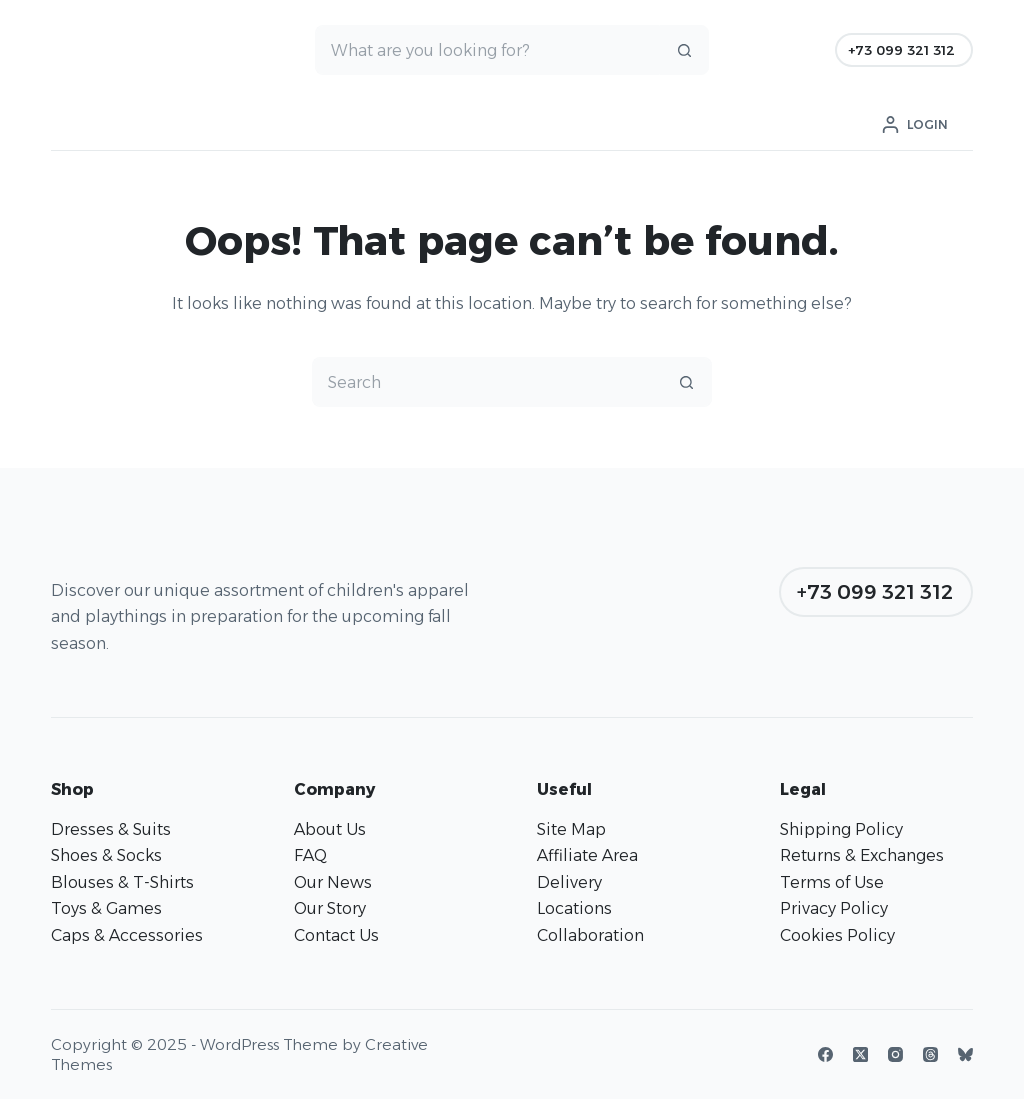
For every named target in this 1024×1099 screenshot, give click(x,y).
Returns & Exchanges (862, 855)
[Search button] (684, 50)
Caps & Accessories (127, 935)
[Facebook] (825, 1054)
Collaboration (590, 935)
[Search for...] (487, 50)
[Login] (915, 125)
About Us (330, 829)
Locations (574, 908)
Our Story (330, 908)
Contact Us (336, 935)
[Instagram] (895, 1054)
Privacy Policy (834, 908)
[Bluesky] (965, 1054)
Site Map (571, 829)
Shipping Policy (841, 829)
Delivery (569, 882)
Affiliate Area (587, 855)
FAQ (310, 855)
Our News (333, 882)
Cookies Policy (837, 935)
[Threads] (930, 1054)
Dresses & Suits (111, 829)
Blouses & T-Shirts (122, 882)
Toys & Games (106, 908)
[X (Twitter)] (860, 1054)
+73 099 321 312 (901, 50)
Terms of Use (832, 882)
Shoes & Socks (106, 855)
****
EXERCISE INSTRUCTIONS | The lines to copy are those above that contain "Policy".

RESULT OF THIS EXERCISE |
Privacy Policy (834, 908)
Shipping Policy (841, 829)
Cookies Policy (837, 935)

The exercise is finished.